Lui, classe 1920, è stato uno di quelli che la guerra, la seconda mondiale, l'ha vissuta sulla sua pelle, da soldato, da combattente da profugo....
Lui, nelle giornate fredde e piovose d'inverno, accanto al caminetto, a lume di candela (perché in quella stagione, nei nostri paeselli di montagna, spesso, troppo spesso, mancava la corrente elettrica) ci raccontava, insieme, fiabe e STORIE VERE, LE SUE STORIE IN GUERRA. Sciorinava sulle sue disavventure in trincea; della sua prigionia al fronte greco-albanese; descriveva i suoi pranzi/cene a base di bucce di patate (...una fortuna trovarle); del freddo che sentiva ancor di più perché svestito. Parlava del suo grande desiderio di sopravvivenza e dello sforzo per riuscirci; e, sopratutto, ci spiegava del suo non capire perché fosse costretto a sparare a un suo "fratello" di cui non conosceva né nome né storia, né , tanto meno, la colpa per cui meritasse di essere ammazzato. Io, piccina, ascoltavo con una attenzione molto emotiva, e sicuramente, ai tristi racconti di guerra, preferivo le fiabe e le storie di príncipi e principesse, perché mi facevano sognare e mi garantivano sempre un lieto fine: ....e vissero tutti felici e contenti!
E poi, a mio padre si univa mia madre che completava con brevi immagini del dopoguerra, delle serate con il coprifuoco, della miseria....
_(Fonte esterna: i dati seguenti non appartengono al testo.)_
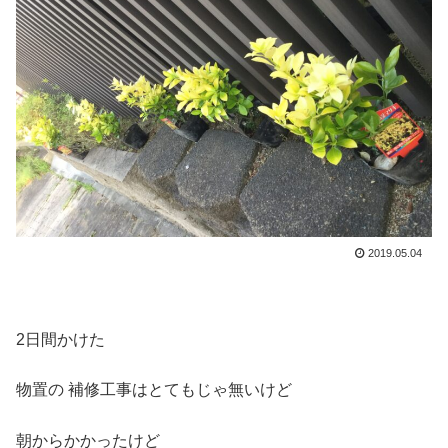
2019.05.04
2日間かけた
物置の 補修工事はとてもじゃ無いけど
朝からかかったけど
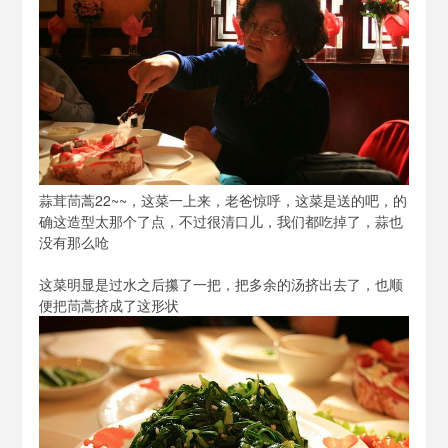
蒜茸茼蒿22~~，这菜一上来，老爸惊呼，这菜是送的吧，的
确这造型太那个了点，不过很清口儿，我们都吃掉了，蒜也
没有那么呛
这菜明显是过水之后攥了一把，把多余的汤挤出去了，也顺
便把茼蒿挤成了这形状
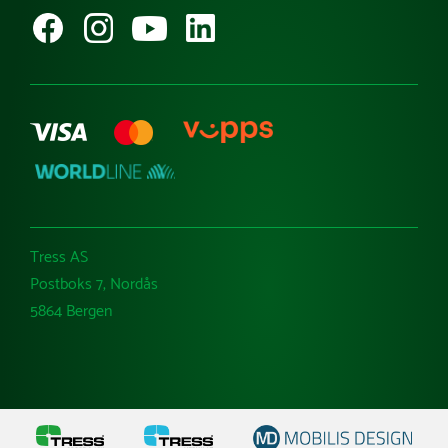
Kataloger
Varemerker
Tress AS
Postboks 7, Nordås
5864 Bergen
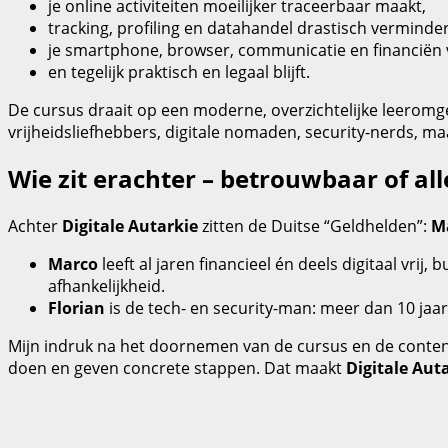
je online activiteiten moeilijker traceerbaar maakt,
tracking, profiling en datahandel drastisch verminder
je smartphone, browser, communicatie en financiën 
en tegelijk praktisch en legaal blijft.
De cursus draait op een moderne, overzichtelijke leeromg
vrijheidsliefhebbers, digitale nomaden, security-nerds,
Wie zit erachter – betrouwbaar of al
Achter
Digitale Autarkie
zitten de Duitse “Geldhelden”:
M
Marco
leeft al jaren financieel én deels digitaal vrij,
afhankelijkheid.
Florian
is de tech- en security-man: meer dan 10 jaar e
Mijn indruk na het doornemen van de cursus en de content: 
doen en geven concrete stappen. Dat maakt
Digitale Aut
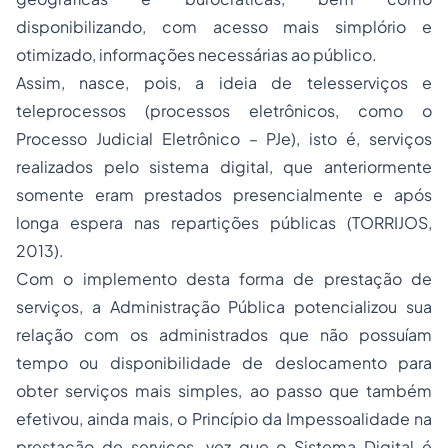
disponibilizando, com acesso mais simplório e
otimizado, informações necessárias ao público.
Assim, nasce, pois, a ideia de
telesserviços
e
teleprocessos
(processos eletrônicos, como o
Processo Judicial Eletrônico – PJe), isto é, serviços
realizados pelo sistema digital
,
que anteriormente
somente eram prestados presencialmente e após
longa espera nas repartições públicas (TORRIJOS,
2013)
.
Com o implemento desta forma de prestação de
serviços, a Administração Pública potencializou sua
relação com os administrados que não possuíam
tempo ou disponibilidade de deslocamento para
obter serviços mais simples, ao passo que também
efetivou, ainda mais, o Princípio da Impessoalidade na
prestação de serviços, vez que o Sistema Digital é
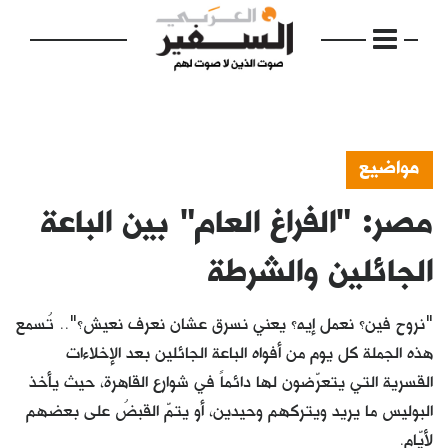
مواضيع
مصر: "الفراغ العام" بين الباعة
الرئيسية
مواضيع
الجائلين والشرطة
إفتتاحية
"نروح فين؟ نعمل إيه؟ يعني نسرق عشان نعرف نعيش؟".. تُسمع
فكرة
هذه الجملة كل يوم من أفواه الباعة الجائلين بعد الإخلاءات
القسرية التي يتعرّضون لها دائماً في شوارع القاهرة، حيث يأخذ
دفاتر
البوليس ما يريد ويتركهم وحيدين، أو يتمّ القبضُ على بعضهم
بالصورة
لأيّام.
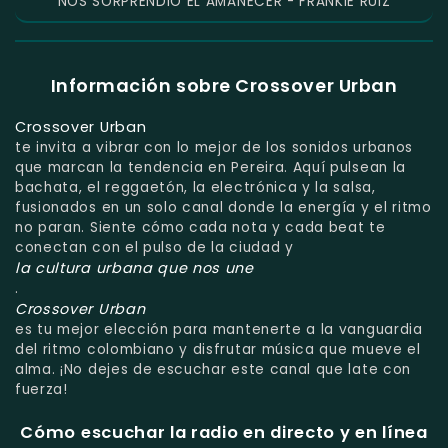
NOS SORPRENDIO EL AMANECER - FRANKIE RUIZ
Información sobre Crossover Urban
Crossover Urban
te invita a vibrar con lo mejor de los sonidos urbanos
que marcan la tendencia en Pereira. Aquí pulsean la
bachata, el reggaetón, la electrónica y la salsa,
fusionados en un solo canal donde la energía y el ritmo
no paran. Siente cómo cada nota y cada beat te
conectan con el pulso de la ciudad y
la cultura urbana que nos une
.
Crossover Urban
es tu mejor elección para mantenerte a la vanguardia
del ritmo colombiano y disfrutar música que mueve el
alma. ¡No dejes de escuchar este canal que late con
fuerza!
Cómo escuchar la radio en directo y en línea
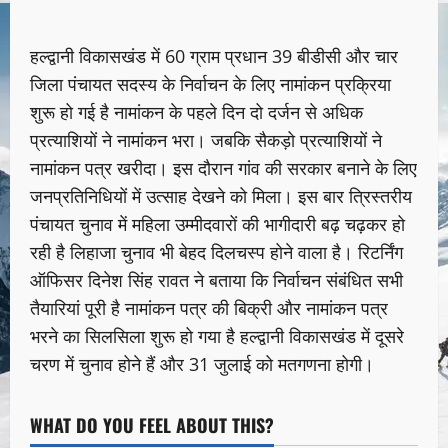
हल्द्वानी विकासखंड में 60 ग्राम प्रधान 39 बीडीसी और चार
जिला पंचायत सदस्य के निर्वाचन के लिए नामांकन प्रक्रिया
शुरू हो गई है नामांकन के पहले दिन दो दर्जन से अधिक
प्रत्याशियों ने नामांकन भरा। जबकि सैकड़ो प्रत्याशियों ने
नामांकन पत्र खरीदा। इस दौरान गांव की सरकार बनाने के लिए
जनप्रतिनिधियों में उत्साह देखने को मिला। इस बार त्रिस्तरीय
पंचायत चुनाव में महिला उम्मीदवारों की भागीदारी बढ़ चढ़कर हो
रही है लिहाजा चुनाव भी बेहद दिलचस्प होने वाला है। रिटर्निंग
ऑफिसर दिनेश सिंह रावत ने बताया कि निर्वाचन संबंधित सभी
तैयारियां पूरी है नामांकन पत्र की बिक्री और नामांकन पत्र
भरने का सिलसिला शुरू हो गया है हल्द्वानी विकासखंड में दूसरे
चरण में चुनाव होने हैं और 31 जुलाई को मतगणना होगी।
WHAT DO YOU FEEL ABOUT THIS?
Oggi, la vista della colonna di camion dell'esercito, dei militari che presidiano le città, mi ha fatto piombare in un tempo passato che , ahimé , non è più un racconto ma...realtà. Siamo nuovamente in guerra... una guerra mondiale. Il nemico è invisibile, spietato e crudele, e noi ci sentiamo anche un po' vili perché anziché combatterlo dobbiamo evitarlo ...ma ciò, lo so, è necessario per impedire il suo dilagare. È avvilente perché l'impotenza è peggio dello stesso combattere.
E il mio pensiero si ferma...vola...: la storia si ripeterà: fra qualche anno ci sarà un papà che racconterà a suo figlio gli eventi di questi giorni, della quarantena, dell'isolamento da tutto e da tutti, del divieto di strette di mano e di baci e abbracci, della fila ai supermercati.
Non sarò tra questi perché non sono genitore ma, come figlia vorrei tanto dire a mio padre che ora si, capisco, ora, si, sono in empatia con lui, ora si, vorrei dargli un abbraccio caloroso per ripagarlo di tanto freddo, vorrei dirgli: raccontami ancora, papà, una fiaba, ma raccontami, ancora più forte, della tua voglia di vincere l'unica tua "guerra", quella della VITA contro la morte, affinché non muoia in me la SPERANZA di poter uscire da questo "rifugio antivirus" e riabbracciare il mondo!
Elisa Maio, una "figlia diversamente madre".